Metadata-Version: 2.1
Name: any-parser
Version: 0.0.13
Summary: Parser for all.
Author: CambioML
Author-email: wanwanaiai45@gmail.com
Maintainer: Rachel Hu
Maintainer-email: goldpiggy@berkeley.edu
Requires-Python: >=3.8,<3.13
Classifier: Programming Language :: Python :: 3
Classifier: Programming Language :: Python :: 3.8
Classifier: Programming Language :: Python :: 3.9
Classifier: Programming Language :: Python :: 3.10
Classifier: Programming Language :: Python :: 3.11
Classifier: Programming Language :: Python :: 3.12
Requires-Dist: python-dotenv (>=1.0.0,<2.0.0)
Requires-Dist: requests (>=2.25.0,<3.0.0)
Description-Content-Type: text/markdown

# 🌊 AnyParser

AnyParser provides an API to accurately extract your unstructured data (e.g. PDF, images, charts) into structured format.

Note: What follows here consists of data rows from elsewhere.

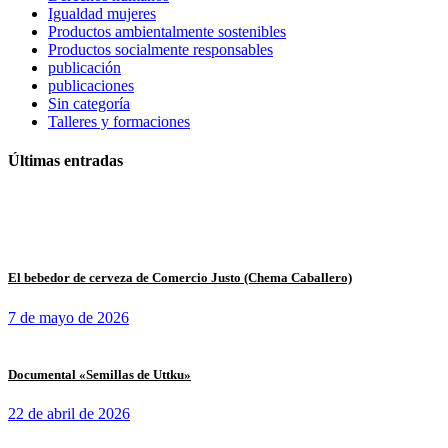
Igualdad mujeres
Productos ambientalmente sostenibles
Productos socialmente responsables
publicación
publicaciones
Sin categoría
Talleres y formaciones
Últimas entradas
El bebedor de cerveza de Comercio Justo (Chema Caballero)
7 de mayo de 2026
Documental «Semillas de Uttku»
22 de abril de 2026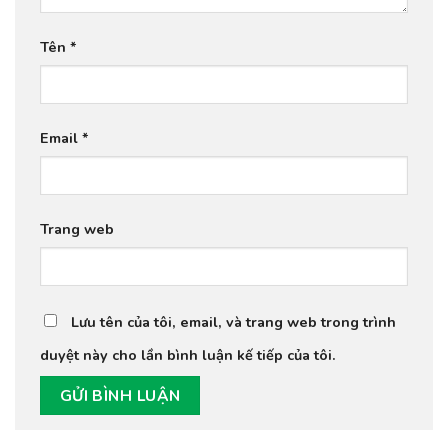
Tên
*
Email
*
Trang web
Lưu tên của tôi, email, và trang web trong trình
duyệt này cho lần bình luận kế tiếp của tôi.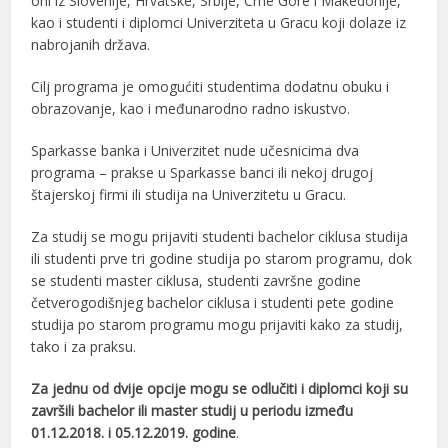
oni iz Slovenije, Hrvatske, Srbije, Crne Gore i Makedonije,
kao i studenti i diplomci Univerziteta u Gracu koji dolaze iz
nabrojanih država.
Cilj programa je omogućiti studentima dodatnu obuku i
obrazovanje, kao i međunarodno radno iskustvo.
Sparkasse banka i Univerzitet nude učesnicima dva
programa – prakse u Sparkasse banci ili nekoj drugoj
štajerskoj firmi ili studija na Univerzitetu u Gracu.
Za studij se mogu prijaviti studenti bachelor ciklusa studija
ili studenti prve tri godine studija po starom programu, dok
se studenti master ciklusa, studenti završne godine
četverogodišnjeg bachelor ciklusa i studenti pete godine
studija po starom programu mogu prijaviti kako za studij,
tako i za praksu.
Za jednu od dvije opcije mogu se odlučiti i diplomci koji su
završili bachelor ili master studij u periodu između
01.12.2018. i 05.12.2019. godine
.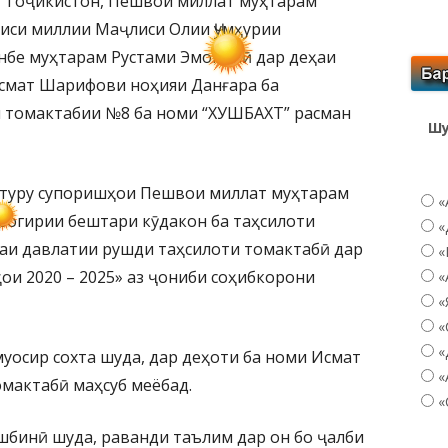
и Тоҷикистон, Пешвои миллат муҳтарам
иси миллии Маҷлиси Олии Ҷумҳурии
нбе муҳтарам Рустами Эмомалӣ дар деҳаи
Исмат Шарифови ноҳияи Данғара ба
 томактабии №8 ба номи “ХУШБАХТ” расман
Шу
стуру супоришҳои Пешвои миллат муҳтарам
«
рогирии бештари кӯдакон ба таҳсилоти
«
аи давлатии рушди таҳсилоти томактабӣ дар
«
ои 2020 – 2025» аз ҷониби соҳибкорони
«
«
«
«
уосир сохта шуда, дар деҳоти ба номи Исмат
«
мактабӣ маҳсуб меёбад.
«
шбинӣ шуда, раванди таълим дар он бо ҷалби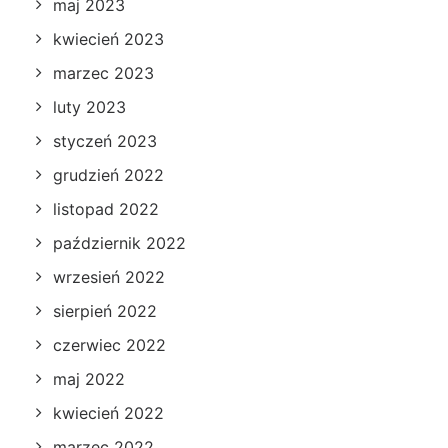
maj 2023
kwiecień 2023
marzec 2023
luty 2023
styczeń 2023
grudzień 2022
listopad 2022
październik 2022
wrzesień 2022
sierpień 2022
czerwiec 2022
maj 2022
kwiecień 2022
marzec 2022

## :seedling: Set up your AnyParser API key

You can generate your keys at the [Playground Account Page](https://www.cambioml.com/account) with up to 2 keys and 100 total free pages per account.

> ⚠️ **Note:** The free API is limited to 10 pages/call.

If you're interested in more AnyParser usage and applications, please reach out at info@cambioml.com for details.


To set up your API key `CAMBIO_API_KEY`, you will need to :

1. create a `.env` file in your root folder;
2. add the following one line to your `.env file:
    ```
    CAMBIO_API_KEY=0cam************************
    ```

## :computer: Installation

```
conda create -n any-parse python=3.10 -y
conda activate any-parse
pip3 install any-parser
```

If you want to run pdf_to_markdown.ipynb, install the following:
- Mac:
    ```
    brew install poppler
    ```
- Linux:
    ```
    sudo apt update
    sudo apt install poppler-utils
    ```
- Windows:
    ```
    choco install poppler
    ```

## :scroll:  Examples

AnyParser can extract text, numbers and symbols from PDF, images, etc. Check out each notebook below to run AnyParser within 10 lines of code!

### [Extract all text and layout from PDF into Markdown Format](https://github.com/CambioML/any-parser/blob/main/examples/pdf_to_markdown.ipynb)
Are you an AI engineer who need to ACCURATELY extract both the text and its layout (e.g. table of content or markdown headers hierarchy) from a PDF. Check out this notebook demo (3-min read)!

### [Extract a Table from an Image into Markdown Format](https://github.com/CambioML/any-parser/blob/main/examples/extract_table_from_image_to_markdown.ipynb)
Are you a financial analyst who need to extract ACCURATE number from a table in an image or a PDF. Check out this notebook (3-min read)!